**SOURCE RECORDS**:

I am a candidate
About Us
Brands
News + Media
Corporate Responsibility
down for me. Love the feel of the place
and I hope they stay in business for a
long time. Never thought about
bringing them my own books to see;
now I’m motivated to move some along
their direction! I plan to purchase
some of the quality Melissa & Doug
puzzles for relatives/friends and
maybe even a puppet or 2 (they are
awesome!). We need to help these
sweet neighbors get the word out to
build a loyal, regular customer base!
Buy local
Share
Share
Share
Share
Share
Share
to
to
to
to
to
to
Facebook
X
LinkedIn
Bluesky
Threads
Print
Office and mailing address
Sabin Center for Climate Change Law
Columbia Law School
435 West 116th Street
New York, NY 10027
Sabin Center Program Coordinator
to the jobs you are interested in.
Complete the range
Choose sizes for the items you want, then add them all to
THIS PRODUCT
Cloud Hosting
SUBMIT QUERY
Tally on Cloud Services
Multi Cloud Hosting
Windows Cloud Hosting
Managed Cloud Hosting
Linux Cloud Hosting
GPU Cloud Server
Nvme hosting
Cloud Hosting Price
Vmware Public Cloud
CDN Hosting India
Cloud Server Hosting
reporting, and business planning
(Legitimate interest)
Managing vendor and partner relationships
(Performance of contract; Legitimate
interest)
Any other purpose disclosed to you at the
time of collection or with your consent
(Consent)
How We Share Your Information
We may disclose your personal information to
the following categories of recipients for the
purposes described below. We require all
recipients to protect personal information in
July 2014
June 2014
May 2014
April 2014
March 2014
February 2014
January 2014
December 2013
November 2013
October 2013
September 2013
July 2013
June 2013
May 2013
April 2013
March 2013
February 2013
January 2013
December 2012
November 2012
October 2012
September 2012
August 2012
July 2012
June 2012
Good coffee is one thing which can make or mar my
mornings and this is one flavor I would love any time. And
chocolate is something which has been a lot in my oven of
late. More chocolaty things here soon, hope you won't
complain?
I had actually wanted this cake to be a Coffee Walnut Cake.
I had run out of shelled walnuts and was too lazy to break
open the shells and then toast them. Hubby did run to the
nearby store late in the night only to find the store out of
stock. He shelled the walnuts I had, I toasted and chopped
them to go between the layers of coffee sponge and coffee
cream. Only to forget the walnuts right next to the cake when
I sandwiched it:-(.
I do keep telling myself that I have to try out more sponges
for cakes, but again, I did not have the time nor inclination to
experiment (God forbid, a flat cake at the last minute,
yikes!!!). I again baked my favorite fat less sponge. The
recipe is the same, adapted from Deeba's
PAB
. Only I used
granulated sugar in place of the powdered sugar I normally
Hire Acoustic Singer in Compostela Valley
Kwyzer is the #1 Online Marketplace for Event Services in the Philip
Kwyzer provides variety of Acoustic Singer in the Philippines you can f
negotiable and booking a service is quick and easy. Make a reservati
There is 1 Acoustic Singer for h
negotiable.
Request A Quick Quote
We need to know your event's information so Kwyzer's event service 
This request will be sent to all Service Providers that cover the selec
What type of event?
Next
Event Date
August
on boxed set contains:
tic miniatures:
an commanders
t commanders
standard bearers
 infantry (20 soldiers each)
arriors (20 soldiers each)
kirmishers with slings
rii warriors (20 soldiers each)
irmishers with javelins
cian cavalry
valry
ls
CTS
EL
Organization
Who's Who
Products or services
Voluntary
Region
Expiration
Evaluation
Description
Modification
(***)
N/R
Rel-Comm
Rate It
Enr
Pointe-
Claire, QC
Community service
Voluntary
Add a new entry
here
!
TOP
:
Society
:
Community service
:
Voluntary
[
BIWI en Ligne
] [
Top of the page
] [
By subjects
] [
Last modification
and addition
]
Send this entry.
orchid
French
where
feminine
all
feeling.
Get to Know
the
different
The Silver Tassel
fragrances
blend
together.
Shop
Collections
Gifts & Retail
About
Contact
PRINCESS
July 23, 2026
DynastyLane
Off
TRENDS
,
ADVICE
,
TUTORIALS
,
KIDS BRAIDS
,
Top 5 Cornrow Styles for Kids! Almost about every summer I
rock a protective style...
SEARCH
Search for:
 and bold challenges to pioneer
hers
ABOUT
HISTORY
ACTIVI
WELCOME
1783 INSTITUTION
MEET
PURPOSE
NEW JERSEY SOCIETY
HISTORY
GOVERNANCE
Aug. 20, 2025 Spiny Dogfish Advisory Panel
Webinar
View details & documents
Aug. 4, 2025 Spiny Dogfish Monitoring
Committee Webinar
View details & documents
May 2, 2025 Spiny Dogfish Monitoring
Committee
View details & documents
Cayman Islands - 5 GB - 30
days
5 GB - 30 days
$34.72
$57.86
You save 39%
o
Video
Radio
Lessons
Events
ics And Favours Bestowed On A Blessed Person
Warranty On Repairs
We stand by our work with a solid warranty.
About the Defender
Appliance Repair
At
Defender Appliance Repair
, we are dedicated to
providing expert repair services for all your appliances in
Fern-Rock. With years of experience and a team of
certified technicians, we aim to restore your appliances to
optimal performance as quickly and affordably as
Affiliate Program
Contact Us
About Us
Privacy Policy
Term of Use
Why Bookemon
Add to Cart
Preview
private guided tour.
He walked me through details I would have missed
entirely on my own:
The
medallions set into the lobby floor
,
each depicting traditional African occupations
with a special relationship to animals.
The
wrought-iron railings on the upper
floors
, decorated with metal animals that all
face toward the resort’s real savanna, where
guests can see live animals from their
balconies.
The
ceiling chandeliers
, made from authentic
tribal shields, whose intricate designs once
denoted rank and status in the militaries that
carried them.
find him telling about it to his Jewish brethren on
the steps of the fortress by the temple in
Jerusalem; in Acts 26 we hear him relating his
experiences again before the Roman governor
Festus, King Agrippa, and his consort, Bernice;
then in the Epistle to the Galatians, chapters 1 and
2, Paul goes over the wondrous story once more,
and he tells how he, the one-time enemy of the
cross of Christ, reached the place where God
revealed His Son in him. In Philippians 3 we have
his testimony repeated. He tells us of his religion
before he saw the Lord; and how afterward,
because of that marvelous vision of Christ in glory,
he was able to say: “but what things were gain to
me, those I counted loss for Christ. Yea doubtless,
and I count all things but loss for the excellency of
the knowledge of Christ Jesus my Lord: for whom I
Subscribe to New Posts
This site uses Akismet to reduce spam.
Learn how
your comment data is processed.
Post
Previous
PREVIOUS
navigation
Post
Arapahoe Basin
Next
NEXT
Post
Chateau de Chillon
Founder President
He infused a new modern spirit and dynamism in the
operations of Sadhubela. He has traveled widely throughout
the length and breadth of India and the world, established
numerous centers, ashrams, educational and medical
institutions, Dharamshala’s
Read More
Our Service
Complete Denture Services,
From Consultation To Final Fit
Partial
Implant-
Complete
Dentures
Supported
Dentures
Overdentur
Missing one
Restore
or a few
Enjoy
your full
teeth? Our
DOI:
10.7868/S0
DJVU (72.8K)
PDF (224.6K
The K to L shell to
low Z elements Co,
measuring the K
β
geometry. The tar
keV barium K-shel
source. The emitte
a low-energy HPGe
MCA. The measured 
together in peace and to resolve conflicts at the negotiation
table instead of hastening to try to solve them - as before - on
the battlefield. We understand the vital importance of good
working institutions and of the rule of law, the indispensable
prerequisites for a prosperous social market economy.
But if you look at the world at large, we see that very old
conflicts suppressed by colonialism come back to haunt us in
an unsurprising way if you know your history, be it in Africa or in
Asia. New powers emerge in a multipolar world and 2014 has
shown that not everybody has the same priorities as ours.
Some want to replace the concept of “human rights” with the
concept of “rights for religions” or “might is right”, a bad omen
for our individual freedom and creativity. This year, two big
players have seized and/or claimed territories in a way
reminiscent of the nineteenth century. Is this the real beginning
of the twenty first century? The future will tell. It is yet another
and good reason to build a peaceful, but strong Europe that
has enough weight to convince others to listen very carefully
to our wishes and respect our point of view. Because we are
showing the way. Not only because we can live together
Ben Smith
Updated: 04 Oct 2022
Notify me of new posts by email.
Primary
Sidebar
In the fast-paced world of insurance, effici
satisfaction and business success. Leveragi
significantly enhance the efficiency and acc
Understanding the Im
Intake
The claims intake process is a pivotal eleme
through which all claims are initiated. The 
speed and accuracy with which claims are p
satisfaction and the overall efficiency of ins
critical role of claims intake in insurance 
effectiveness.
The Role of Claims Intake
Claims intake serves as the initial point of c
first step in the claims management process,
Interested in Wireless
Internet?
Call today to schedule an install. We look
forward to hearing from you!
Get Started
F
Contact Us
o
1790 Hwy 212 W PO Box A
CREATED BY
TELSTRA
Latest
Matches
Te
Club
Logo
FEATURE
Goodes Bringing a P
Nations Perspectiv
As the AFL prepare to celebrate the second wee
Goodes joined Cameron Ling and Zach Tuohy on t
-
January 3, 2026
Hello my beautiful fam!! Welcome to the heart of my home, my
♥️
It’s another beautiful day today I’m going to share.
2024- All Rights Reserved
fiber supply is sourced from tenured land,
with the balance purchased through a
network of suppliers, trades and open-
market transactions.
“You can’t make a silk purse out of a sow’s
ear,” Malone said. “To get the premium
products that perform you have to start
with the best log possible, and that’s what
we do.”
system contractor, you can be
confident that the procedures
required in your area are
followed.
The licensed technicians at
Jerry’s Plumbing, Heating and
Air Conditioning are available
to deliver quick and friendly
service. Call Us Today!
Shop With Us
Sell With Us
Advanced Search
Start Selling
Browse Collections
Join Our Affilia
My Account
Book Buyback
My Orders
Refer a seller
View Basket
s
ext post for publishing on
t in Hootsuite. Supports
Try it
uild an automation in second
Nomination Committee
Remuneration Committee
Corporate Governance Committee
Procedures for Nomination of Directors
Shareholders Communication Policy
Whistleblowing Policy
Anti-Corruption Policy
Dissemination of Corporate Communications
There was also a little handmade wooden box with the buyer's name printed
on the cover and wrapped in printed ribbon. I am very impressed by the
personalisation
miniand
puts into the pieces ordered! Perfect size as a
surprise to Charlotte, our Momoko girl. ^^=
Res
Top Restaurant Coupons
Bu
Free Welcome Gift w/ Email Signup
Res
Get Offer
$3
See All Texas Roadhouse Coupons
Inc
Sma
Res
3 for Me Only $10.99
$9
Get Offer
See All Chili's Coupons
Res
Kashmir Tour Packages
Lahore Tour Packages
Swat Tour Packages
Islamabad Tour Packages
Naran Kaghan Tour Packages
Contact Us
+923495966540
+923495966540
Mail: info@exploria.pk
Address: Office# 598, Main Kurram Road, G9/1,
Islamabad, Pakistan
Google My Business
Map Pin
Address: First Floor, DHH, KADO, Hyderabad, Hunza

**BRIEF**: In the listing above, find the line with "with a special relationship to animals." and the line with "operations of Sadhubela.", then reproduce both and every line between them exactly.

**ANSWER**:
with a special relationship to animals.
The
wrought-iron railings on the upper
floors
, decorated with metal animals that all
face toward the resort’s real savanna, where
guests can see live animals from their
balconies.
The
ceiling chandeliers
, made from authentic
tribal shields, whose intricate designs once
denoted rank and status in the militaries that
carried them.
find him telling about it to his Jewish brethren on
the steps of the fortress by the temple in
Jerusalem; in Acts 26 we hear him relating his
experiences again before the Roman governor
Festus, King Agrippa, and his consort, Bernice;
then in the Epistle to the Galatians, chapters 1 and
2, Paul goes over the wondrous story once more,
and he tells how he, the one-time enemy of the
cross of Christ, reached the place where God
revealed His Son in him. In Philippians 3 we have
his testimony repeated. He tells us of his religion
before he saw the Lord; and how afterward,
because of that marvelous vision of Christ in glory,
he was able to say: “but what things were gain to
me, those I counted loss for Christ. Yea doubtless,
and I count all things but loss for the excellency of
the knowledge of Christ Jesus my Lord: for whom I
Subscribe to New Posts
This site uses Akismet to reduce spam.
Learn how
your comment data is processed.
Post
Previous
PREVIOUS
navigation
Post
Arapahoe Basin
Next
NEXT
Post
Chateau de Chillon
Founder President
He infused a new modern spirit and dynamism in the
operations of Sadhubela. He has traveled widely throughout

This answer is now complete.